Just when it looked like the Legislature couldn’t get any slower, Gov. Jan Brewer told legislative leaders to stop sending her bills altogether and if they do, the implied threat is that she will veto them.
Brewer spokesman Matthew Benson said the standoff over Medicaid expansion has led Brewer to warn lawmakers not to send her anything at all until they at least make “substantial progress” on the budget and her Medicaid expansion plan.
He wouldn’t directly say that Brewer would veto any legislation that reaches her desk. But he said Brewer wouldn’t sign any more bills until those key items are done, leaving no doubt as to what fate any new bills will meet. The Legislature passed three bills after Brewer asked legislative leadership to stop sending her bills on Tuesday.

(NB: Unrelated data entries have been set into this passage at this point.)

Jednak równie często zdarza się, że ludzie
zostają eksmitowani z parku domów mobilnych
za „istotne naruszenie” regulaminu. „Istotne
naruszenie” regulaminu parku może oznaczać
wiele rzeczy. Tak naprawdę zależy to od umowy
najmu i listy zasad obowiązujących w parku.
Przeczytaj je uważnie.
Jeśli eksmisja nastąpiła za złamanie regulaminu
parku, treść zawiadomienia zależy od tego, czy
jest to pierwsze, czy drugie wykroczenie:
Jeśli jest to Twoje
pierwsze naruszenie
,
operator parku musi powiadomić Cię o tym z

“The governor is saying not to send up any more bills until we get the budget and Medicaid taken care of. There are a number of legislators that have other bills they’d like to get through this session and signed into law,” Benson said. “Hopefully this provides the needed impetus for focus on key issues.”
The House and Senate are likely to come to a grinding halt while lawmakers try to figure out a plan on Medicaid expansion and the budget. So far, a deal isn’t even close, according to House Speaker Andy Tobin.
Tobin said that next week at the Capitol will be very slow, since he doesn’t want to risk a veto on any of his lawmakers’ legislation.
“The governor said no more bills. So we need to respect our relationship with the governor, and (only proceed) to the extent that I’m required by law to send the bills to her,” he said, referring to a 2009 Supreme Court decision stating that lawmakers must send legislation they have already approved to the governor within a “reasonable time.”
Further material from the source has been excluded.